Следует отметить, что десять сохранившихся фрагментов из произведения «Об Агафокле» не содержат прямых указаний на сиракузского династа, а лишь эпические, мифические, исторические и эрудитские ссылки, отражающие интересы автора. В сборнике Ф. Якоби фрагменты, относящиеся к произведению самосца об Агафокле, включают F 16 - F 21 и F 56 - F 59. С первой половины XIX века и до конца прошлого столетия критика рассматривала «Об Агафокле» как монографию из четырех книг, основываясь на трех отрывках из Афинея и одном из лексикона Суда, где упоминается, что произведение состояло из четырех книг. В частности, F 16 и F 18 сообщают о второй и третьей книгах, а F 19 и F 20 — о четвертой. Критика также предполагает, что F 17, относящийся к мифу о Ламии, может указывать на то, что история Агафокла могла трансформироваться в монографию о Ливии. В результате анализа F 16, 18, 19, 20 и F 17, 21, Ландуччи Гаттинони предполагает, что эти фрагменты могут происходить из разных традиций, одна из которых указывает на деление на четыре книги, а другая — на тематические секции. Чтобы подтвердить гипотезу о том, что восприятие «Истории Агафокла» как монографии связано с ее отделением от более широкого контекста, Ландуччи Гаттинони анализирует два отрывка из Диодора Сицилийского (XXI, 16, 5-6 и XXI, 17, 3-4). В них упоминаются Тимей, Каллий и Антандр, которые не объективно оценивали тирана: Тимей был предвзят, а Каллий его чрезмерно восхвалял за вознаграждение. Отсутствие ссылок на «Историю Агафокла» Дурида ставит под сомнение его статус среди историков, изучавших Агафокла. Ландуччи Гаттинони утверждает, что «Историю Агафокла» следует рассматривать как монографический экскурс, более уместный в рамках общего произведения, такого как ιστορίαι. По мнению исследовательницы, раздел об Агафокле может быть вставлен в книги XVIII-XXI «Историй» Дурида, так как нет элементов, позволяющих предположить их содержание, кроме того, что они касаются периода IV-III века до н. э., совпадающего с деятельностью Агафокла на Сицилии. Четыре книги «Об Агафокле» могут соответствовать этим книгам. Ландуччи Гаттинони обосновывает это, учитывая предшествующий контекст, посвященный диадохам и политическим связям Агафокла.
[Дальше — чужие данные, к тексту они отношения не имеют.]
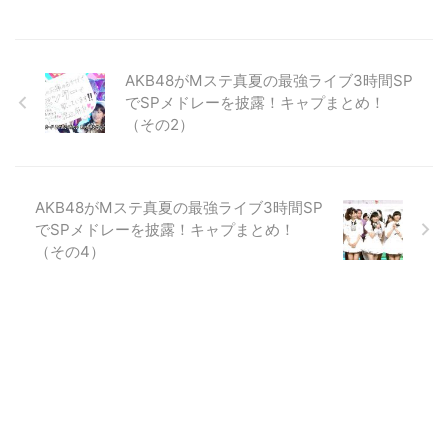
AKB48がMステ真夏の最強ライブ3時間SP
でSPメドレーを披露！キャプまとめ！
（その2）
AKB48がMステ真夏の最強ライブ3時間SP
でSPメドレーを披露！キャプまとめ！
（その4）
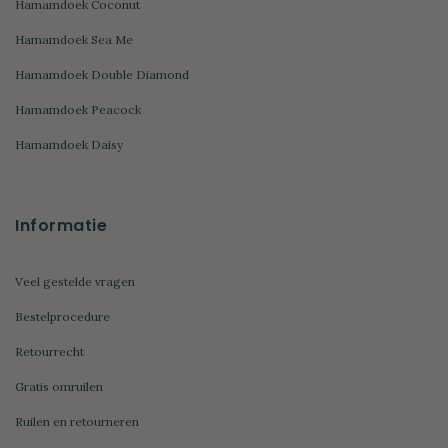
Hamamdoek Coconut
Hamamdoek Sea Me
Hamamdoek Double Diamond
Hamamdoek Peacock
Hamamdoek Daisy
Informatie
Veel gestelde vragen
Bestelprocedure
Retourrecht
Gratis omruilen
Ruilen en retourneren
Рассмотрим основные характеристики исторических трудов о Пирре и Агафокле. В этом контексте фокус внимания смещается на размышления о параллелизме, упомянутом в начале этого раздела, а именно о параллелизме между событиями, описанными в «Истории Пирра» Тимея и «Истории Агафокла» Дурида. Особенно важны четыре момента, которые позволяют говорить о похожих сюжетах у двух историков.
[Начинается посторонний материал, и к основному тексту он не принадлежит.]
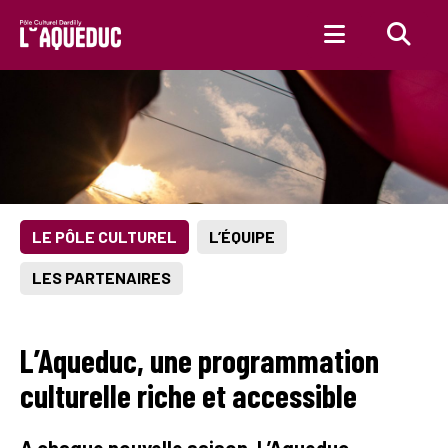
Aller au contenu principal
LE PÔLE CULTUREL
L’ÉQUIPE
LES PARTENAIRES
L’Aqueduc, une programmation
culturelle riche et accessible
A chaque nouvelle saison, L’Aqueduc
Во–первых, как для сочинения Тимея об эпироте, так и для работы Дурида о сиракузском тиране, дошедшие до нас фрагменты и свидетельства не содержат никаких хронологических данных. Про Тавроменита известно только то, что события, о которых идёт речь, происходили в какой–то момент между смертью Агафокла (в 289 году до нашей эры) и приходом Пирра, как сообщает Полибий (I, 5, 1). Ситуация с «Историей Агафокла» еще сложнее, поскольку десять фрагментов, собранных Якоби, не содержат точных и явных данных о жизни Агафокла.
Во–вторых, для обоих произведений невозможно точно определить структуру, поскольку для «Истории Пирра» нет свидетельств о количестве книг, из которых она должна была состоять. В отношении «Истории Агафокла», напротив, информация о разделении на книги, содержащаяся в фрагментах 16, 18, 19 и 20, не совпадает с данными фрагментов 17 и 21. Более того, я ранее уже упоминала основные моменты, через которые Ф. Ландуччи Гаттинони пытается доказать, что «История Агафокла» должна рассматриваться как монографическая секция более крупного труда, то есть «Историй», которые должны соответствовать книгам XVIII-XXI.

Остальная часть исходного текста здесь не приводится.